18/04/1629, 17

 
English | Nederlands

17 De gecommitteerden van de Grote Visserij en de Haringvangst compareren en delen mee dat zij zich tot de Admiraliteit te Rotterdam gewend hebben met het verzoek het konvooi van zes oorlogsschepen dat is toegekend in de staat van oorlog op zee uit te laten rusten. De Admiraliteit heeft geantwoord dat zij de visserij zou bijstaan met drie oorlogsschepen. Meer schepen ter beschikking stellen was niet mogelijk, aangezien de drie in voorgaande jaren verloren schepen nog niet vervangen waren. In de staat van oorlog is weliswaar nog soldij en kostgeld opgenomen voor de bemanning van zes schepen maar de door de Admiraliteit gevraagde nieuwe scheepsrompen zijn door HHM pro memorie op de staat van oorlog geplaatst. De gecommitteerden verzoeken HHM bijgevolg de Admiraliteit geld ter beschikking te stellen voor de aankoop van drie oorlogsschepen.
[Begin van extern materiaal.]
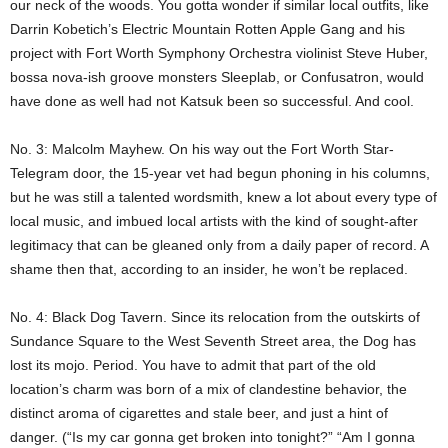
our neck of the woods. You gotta wonder if similar local outfits, like
Darrin Kobetich’s Electric Mountain Rotten Apple Gang and his
project with Fort Worth Symphony Orchestra violinist Steve Huber,
bossa nova-ish groove monsters Sleeplab, or Confusatron, would
have done as well had not Katsuk been so successful. And cool.
No. 3: Malcolm Mayhew. On his way out the Fort Worth Star-
Telegram door, the 15-year vet had begun phoning in his columns,
but he was still a talented wordsmith, knew a lot about every type of
local music, and imbued local artists with the kind of sought-after
legitimacy that can be gleaned only from a daily paper of record. A
shame then that, according to an insider, he won’t be replaced.
No. 4: Black Dog Tavern. Since its relocation from the outskirts of
Sundance Square to the West Seventh Street area, the Dog has
lost its mojo. Period. You have to admit that part of the old
location’s charm was born of a mix of clandestine behavior, the
distinct aroma of cigarettes and stale beer, and just a hint of
danger. (“Is my car gonna get broken into tonight?” “Am I gonna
Daarnaast bevelen zij de zaak van de uitwisseling van gevangenen te water aan.
De gedeputeerden van HHM inzake de beveiliging van de zee worden gelast met de betrokken Admiraliteit te spreken, opdat de Grote Visserij van het haar toegekende konvooi verzekerd zal zijn. De kosten hiervoor zijn immers op de staat van oorlog naar verhouding gerepartieerd van het tweede miljoen.